So it wasn't actual traffic, but something that the interfaces were doing, or something that was trying to talk to one or both of them.
Does this result suggest anything else?
You could try running powertop to see if it tells you anything more about interrupts being generated. If you're not using IPV6, you could disable it. If you didn't want to keep installing things, you could try the live CDs from various distributions that have some of the newer kernel features enabled, such as fedora.

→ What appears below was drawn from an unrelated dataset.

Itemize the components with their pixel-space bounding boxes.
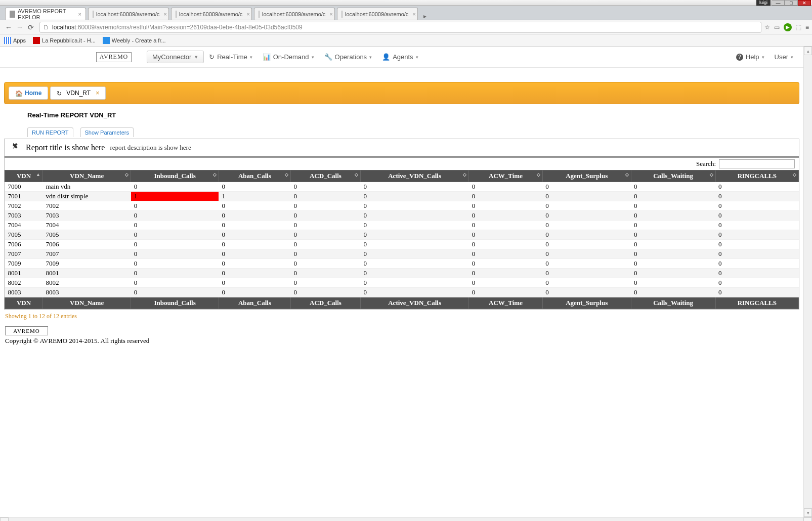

I am running vmware server and found that when I compile a recent custom kernel (in the VM) with the tickless kernel and several other options enabled, it substantially reduces wasted CPU cycles. This is somewhat different from running on real hardware though. Even so, on the various laptop lists, people talk about how the machines run hotter when their constantly processing unnecessary interupts.
Here are just some of the things I've turned on, though I can't remember all of them:
CONFIG_TICK_ONESHOT=y CONFIG_NO_HZ=y CONFIG_HIGH_RES_TIMERS=y CONFIG_PARAVIRT_GUEST=y (paravirtuailized Guest/VMU Guest support) CONFIG_PARAVIRT=y CONFIG_VMI=y CONFIG_HIBERNATION=y
Nataraj
--- On Sat, 7/19/08, listmail listmail@entertech.com wrote:
From: listmail listmail@entertech.com Subject: Re: [CentOS] Load Average ~0.40 when idle To: "CentOS mailing list" centos@centos.org Date: Saturday, July 19, 2008, 4:27 PM On Sat, 19 Jul 2008 16:04:17 -0700 (PDT), Mark Pryor wrote
Replying to my own post as a follow-up. I just
checked
another machine that I am burning in with CentOS 5.2, and it has the
same
problem: load average ~0.4 when idle. Both of these machines have
Supermicro
X7DBN motherboards, but one is running a single quad-core CPU (Intel
Xeon) and
the other is running two dual-core CPUs (Intel Xeon). Anyone
else seeing
anything like this?
Do you have hyper-threading turned on in the bios?
No, the BIOS does not support hyperthreading.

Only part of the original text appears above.